Methodology Pre-imiquimod treatment rrcHSIL biopsies of 13 women underwent multispectral immunofluorescence staining to identify T cell and myeloid cell immune composition. Slides were scanned using Vectra multispectral imaging system and automatically phenotyped and counted using QuPath software.

Results The epithelium and stroma of rrcHSIL is infiltrated with a great amount of CD3+ T cells with only a limited subset expressing Tbet, high numbers of regulatory T cells and increased numbers of CD163+ myeloid cells. CD3+Tbet+/CD3+Tbet- ratios between primary and rrcHSIL are lower in rrcHSIL, indicating a lack of Th1 response. Additionally, there is a higher expression of CD14+HLADR- myeloid-derived suppressor cells (MDSCs) in non-responders to imiquimod in rrcHSIL compared to complete responders and primary cHSIL. In rrcHSIL with complete responses to imiquimod the immune microenvironment is comparable to primary cHSIL.

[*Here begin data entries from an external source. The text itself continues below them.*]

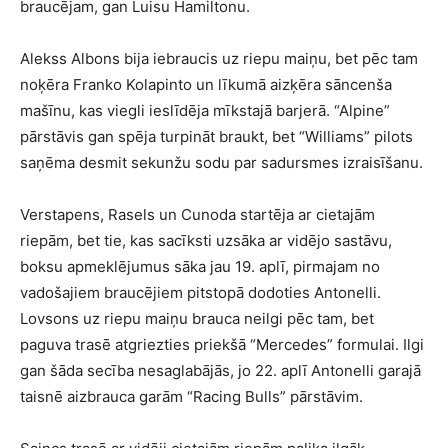
braucējam, gan Luisu Hamiltonu.
Alekss Albons bija iebraucis uz riepu maiņu, bet pēc tam
noķēra Franko Kolapinto un līkumā aizķēra sāncenša
mašīnu, kas viegli ieslīdēja mīkstajā barjerā. “Alpine”
pārstāvis gan spēja turpināt braukt, bet “Williams” pilots
saņēma desmit sekunžu sodu par sadursmes izraisīšanu.
Verstapens, Rasels un Cunoda startēja ar cietajām
riepām, bet tie, kas sacīksti uzsāka ar vidējo sastāvu,
boksu apmeklējumus sāka jau 19. aplī, pirmajam no
vadošajiem braucējiem pitstopā dodoties Antonelli.
Lovsons uz riepu maiņu brauca neilgi pēc tam, bet
paguva trasē atgriezties priekšā “Mercedes” formulai. Ilgi
gan šāda secība nesaglabājās, jo 22. aplī Antonelli garajā
taisnē aizbrauca garām “Racing Bulls” pārstāvim.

Conclusion The immune microenvironment of rrcHSIL is characterized by immunotolerance via Th2 immune infiltrates, which could explain the lower effectiveness of imiquimod in rrcHSIL.

Higher expression of MDSCs suggest a potential immunosuppressive environment in non-responders. Some rrcHSIL lesions do display immune infiltrates which may foster therapy responses to imiquimod application. This is crucial information for understanding the immune landscape in relation to therapy response and explore biomarkers to predict imiquimod efficacy.